EXERCISE PROMPT: Set down every record below exactly as written.

SOURCE MATERIAL:
......

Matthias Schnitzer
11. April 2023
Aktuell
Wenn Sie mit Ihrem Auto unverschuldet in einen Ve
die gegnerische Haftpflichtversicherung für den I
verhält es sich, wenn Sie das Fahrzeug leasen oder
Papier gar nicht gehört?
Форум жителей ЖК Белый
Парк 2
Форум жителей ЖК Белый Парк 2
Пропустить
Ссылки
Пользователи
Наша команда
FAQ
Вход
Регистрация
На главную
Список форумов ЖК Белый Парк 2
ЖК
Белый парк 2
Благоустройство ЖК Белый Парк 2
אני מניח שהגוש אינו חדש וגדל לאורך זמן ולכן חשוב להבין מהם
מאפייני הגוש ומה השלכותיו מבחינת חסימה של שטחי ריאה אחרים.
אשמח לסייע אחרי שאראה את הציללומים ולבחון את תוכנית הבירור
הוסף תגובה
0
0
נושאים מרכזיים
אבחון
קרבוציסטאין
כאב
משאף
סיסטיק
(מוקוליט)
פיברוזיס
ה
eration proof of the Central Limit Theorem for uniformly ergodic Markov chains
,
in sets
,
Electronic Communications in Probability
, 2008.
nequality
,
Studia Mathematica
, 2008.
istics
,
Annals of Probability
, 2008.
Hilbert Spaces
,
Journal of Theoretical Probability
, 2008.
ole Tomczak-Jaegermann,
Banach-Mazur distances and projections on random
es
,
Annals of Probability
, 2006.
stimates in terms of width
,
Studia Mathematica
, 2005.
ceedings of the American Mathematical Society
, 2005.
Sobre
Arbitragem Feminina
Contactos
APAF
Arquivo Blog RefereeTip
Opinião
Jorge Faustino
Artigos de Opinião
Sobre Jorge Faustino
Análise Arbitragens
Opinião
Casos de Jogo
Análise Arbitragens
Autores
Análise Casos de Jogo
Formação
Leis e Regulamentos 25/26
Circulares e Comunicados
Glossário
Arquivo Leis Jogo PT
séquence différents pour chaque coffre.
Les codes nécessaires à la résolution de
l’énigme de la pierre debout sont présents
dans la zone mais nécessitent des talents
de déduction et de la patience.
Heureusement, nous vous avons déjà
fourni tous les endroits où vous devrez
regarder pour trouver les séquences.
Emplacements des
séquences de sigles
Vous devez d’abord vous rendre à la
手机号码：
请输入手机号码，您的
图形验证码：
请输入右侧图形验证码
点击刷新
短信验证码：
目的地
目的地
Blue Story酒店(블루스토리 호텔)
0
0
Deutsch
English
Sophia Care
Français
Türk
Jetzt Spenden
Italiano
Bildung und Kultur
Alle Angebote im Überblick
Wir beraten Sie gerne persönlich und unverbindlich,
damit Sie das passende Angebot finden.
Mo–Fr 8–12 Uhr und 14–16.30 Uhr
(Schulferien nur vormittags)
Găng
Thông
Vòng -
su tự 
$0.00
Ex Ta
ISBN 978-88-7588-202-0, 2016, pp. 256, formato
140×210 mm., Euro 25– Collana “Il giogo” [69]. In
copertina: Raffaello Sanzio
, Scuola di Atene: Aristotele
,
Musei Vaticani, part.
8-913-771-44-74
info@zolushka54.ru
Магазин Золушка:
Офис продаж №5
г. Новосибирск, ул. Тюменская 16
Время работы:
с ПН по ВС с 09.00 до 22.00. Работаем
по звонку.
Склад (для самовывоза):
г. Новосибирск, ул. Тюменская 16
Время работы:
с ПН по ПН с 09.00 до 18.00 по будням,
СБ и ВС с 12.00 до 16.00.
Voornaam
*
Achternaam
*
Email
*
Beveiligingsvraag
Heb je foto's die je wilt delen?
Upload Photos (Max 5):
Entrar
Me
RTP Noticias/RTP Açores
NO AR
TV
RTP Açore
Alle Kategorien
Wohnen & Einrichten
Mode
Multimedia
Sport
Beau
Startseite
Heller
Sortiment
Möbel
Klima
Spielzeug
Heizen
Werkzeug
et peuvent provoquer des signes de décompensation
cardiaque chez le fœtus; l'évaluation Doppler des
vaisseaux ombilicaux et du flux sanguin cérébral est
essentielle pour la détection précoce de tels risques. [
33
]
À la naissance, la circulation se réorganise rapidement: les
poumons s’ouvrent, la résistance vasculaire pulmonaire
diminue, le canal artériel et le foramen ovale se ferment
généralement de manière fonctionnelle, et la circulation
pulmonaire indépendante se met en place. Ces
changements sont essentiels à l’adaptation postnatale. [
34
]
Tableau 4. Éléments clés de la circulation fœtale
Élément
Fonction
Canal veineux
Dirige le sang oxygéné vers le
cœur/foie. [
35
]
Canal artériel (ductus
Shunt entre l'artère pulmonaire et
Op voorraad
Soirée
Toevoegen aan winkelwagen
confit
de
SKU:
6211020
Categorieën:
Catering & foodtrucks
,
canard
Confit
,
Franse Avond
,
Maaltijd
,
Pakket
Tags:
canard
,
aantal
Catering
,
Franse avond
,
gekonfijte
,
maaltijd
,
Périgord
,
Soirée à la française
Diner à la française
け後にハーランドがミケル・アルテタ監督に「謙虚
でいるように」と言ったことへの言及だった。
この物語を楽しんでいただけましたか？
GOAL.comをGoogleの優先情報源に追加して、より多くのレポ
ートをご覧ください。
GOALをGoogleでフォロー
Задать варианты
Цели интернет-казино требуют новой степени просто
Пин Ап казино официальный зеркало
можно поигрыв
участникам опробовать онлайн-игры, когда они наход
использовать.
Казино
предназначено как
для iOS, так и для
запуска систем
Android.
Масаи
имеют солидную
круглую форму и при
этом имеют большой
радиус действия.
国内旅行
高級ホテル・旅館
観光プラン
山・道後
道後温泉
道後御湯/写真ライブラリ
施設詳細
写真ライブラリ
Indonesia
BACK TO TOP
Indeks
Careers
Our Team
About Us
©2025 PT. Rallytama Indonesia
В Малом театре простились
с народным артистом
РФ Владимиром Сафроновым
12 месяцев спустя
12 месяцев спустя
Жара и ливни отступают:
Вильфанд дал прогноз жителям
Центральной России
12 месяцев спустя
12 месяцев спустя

......

TASK RESPONSE:
Matthias Schnitzer
11. April 2023
Aktuell
Wenn Sie mit Ihrem Auto unverschuldet in einen Ve
die gegnerische Haftpflichtversicherung für den I
verhält es sich, wenn Sie das Fahrzeug leasen oder
Papier gar nicht gehört?
Форум жителей ЖК Белый
Парк 2
Форум жителей ЖК Белый Парк 2
Пропустить
Ссылки
Пользователи
Наша команда
FAQ
Вход
Регистрация
На главную
Список форумов ЖК Белый Парк 2
ЖК
Белый парк 2
Благоустройство ЖК Белый Парк 2
אני מניח שהגוש אינו חדש וגדל לאורך זמן ולכן חשוב להבין מהם
מאפייני הגוש ומה השלכותיו מבחינת חסימה של שטחי ריאה אחרים.
אשמח לסייע אחרי שאראה את הציללומים ולבחון את תוכנית הבירור
הוסף תגובה
0
0
נושאים מרכזיים
אבחון
קרבוציסטאין
כאב
משאף
סיסטיק
(מוקוליט)
פיברוזיס
ה
eration proof of the Central Limit Theorem for uniformly ergodic Markov chains
,
in sets
,
Electronic Communications in Probability
, 2008.
nequality
,
Studia Mathematica
, 2008.
istics
,
Annals of Probability
, 2008.
Hilbert Spaces
,
Journal of Theoretical Probability
, 2008.
ole Tomczak-Jaegermann,
Banach-Mazur distances and projections on random
es
,
Annals of Probability
, 2006.
stimates in terms of width
,
Studia Mathematica
, 2005.
ceedings of the American Mathematical Society
, 2005.
Sobre
Arbitragem Feminina
Contactos
APAF
Arquivo Blog RefereeTip
Opinião
Jorge Faustino
Artigos de Opinião
Sobre Jorge Faustino
Análise Arbitragens
Opinião
Casos de Jogo
Análise Arbitragens
Autores
Análise Casos de Jogo
Formação
Leis e Regulamentos 25/26
Circulares e Comunicados
Glossário
Arquivo Leis Jogo PT
séquence différents pour chaque coffre.
Les codes nécessaires à la résolution de
l’énigme de la pierre debout sont présents
dans la zone mais nécessitent des talents
de déduction et de la patience.
Heureusement, nous vous avons déjà
fourni tous les endroits où vous devrez
regarder pour trouver les séquences.
Emplacements des
séquences de sigles
Vous devez d’abord vous rendre à la
手机号码：
请输入手机号码，您的
图形验证码：
请输入右侧图形验证码
点击刷新
短信验证码：
目的地
目的地
Blue Story酒店(블루스토리 호텔)
0
0
Deutsch
English
Sophia Care
Français
Türk
Jetzt Spenden
Italiano
Bildung und Kultur
Alle Angebote im Überblick
Wir beraten Sie gerne persönlich und unverbindlich,
damit Sie das passende Angebot finden.
Mo–Fr 8–12 Uhr und 14–16.30 Uhr
(Schulferien nur vormittags)
Găng
Thông
Vòng -
su tự 
$0.00
Ex Ta
ISBN 978-88-7588-202-0, 2016, pp. 256, formato
140×210 mm., Euro 25– Collana “Il giogo” [69]. In
copertina: Raffaello Sanzio
, Scuola di Atene: Aristotele
,
Musei Vaticani, part.
8-913-771-44-74
info@zolushka54.ru
Магазин Золушка:
Офис продаж №5
г. Новосибирск, ул. Тюменская 16
Время работы:
с ПН по ВС с 09.00 до 22.00. Работаем
по звонку.
Склад (для самовывоза):
г. Новосибирск, ул. Тюменская 16
Время работы:
с ПН по ПН с 09.00 до 18.00 по будням,
СБ и ВС с 12.00 до 16.00.
Voornaam
*
Achternaam
*
Email
*
Beveiligingsvraag
Heb je foto's die je wilt delen?
Upload Photos (Max 5):
Entrar
Me
RTP Noticias/RTP Açores
NO AR
TV
RTP Açore
Alle Kategorien
Wohnen & Einrichten
Mode
Multimedia
Sport
Beau
Startseite
Heller
Sortiment
Möbel
Klima
Spielzeug
Heizen
Werkzeug
et peuvent provoquer des signes de décompensation
cardiaque chez le fœtus; l'évaluation Doppler des
vaisseaux ombilicaux et du flux sanguin cérébral est
essentielle pour la détection précoce de tels risques. [
33
]
À la naissance, la circulation se réorganise rapidement: les
poumons s’ouvrent, la résistance vasculaire pulmonaire
diminue, le canal artériel et le foramen ovale se ferment
généralement de manière fonctionnelle, et la circulation
pulmonaire indépendante se met en place. Ces
changements sont essentiels à l’adaptation postnatale. [
34
]
Tableau 4. Éléments clés de la circulation fœtale
Élément
Fonction
Canal veineux
Dirige le sang oxygéné vers le
cœur/foie. [
35
]
Canal artériel (ductus
Shunt entre l'artère pulmonaire et
Op voorraad
Soirée
Toevoegen aan winkelwagen
confit
de
SKU:
6211020
Categorieën:
Catering & foodtrucks
,
canard
Confit
,
Franse Avond
,
Maaltijd
,
Pakket
Tags:
canard
,
aantal
Catering
,
Franse avond
,
gekonfijte
,
maaltijd
,
Périgord
,
Soirée à la française
Diner à la française
け後にハーランドがミケル・アルテタ監督に「謙虚
でいるように」と言ったことへの言及だった。
この物語を楽しんでいただけましたか？
GOAL.comをGoogleの優先情報源に追加して、より多くのレポ
ートをご覧ください。
GOALをGoogleでフォロー
Задать варианты
Цели интернет-казино требуют новой степени просто
Пин Ап казино официальный зеркало
можно поигрыв
участникам опробовать онлайн-игры, когда они наход
использовать.
Казино
предназначено как
для iOS, так и для
запуска систем
Android.
Масаи
имеют солидную
круглую форму и при
этом имеют большой
радиус действия.
国内旅行
高級ホテル・旅館
観光プラン
山・道後
道後温泉
道後御湯/写真ライブラリ
施設詳細
写真ライブラリ
Indonesia
BACK TO TOP
Indeks
Careers
Our Team
About Us
©2025 PT. Rallytama Indonesia
В Малом театре простились
с народным артистом
РФ Владимиром Сафроновым
12 месяцев спустя
12 месяцев спустя
Жара и ливни отступают:
Вильфанд дал прогноз жителям
Центральной России
12 месяцев спустя
12 месяцев спустя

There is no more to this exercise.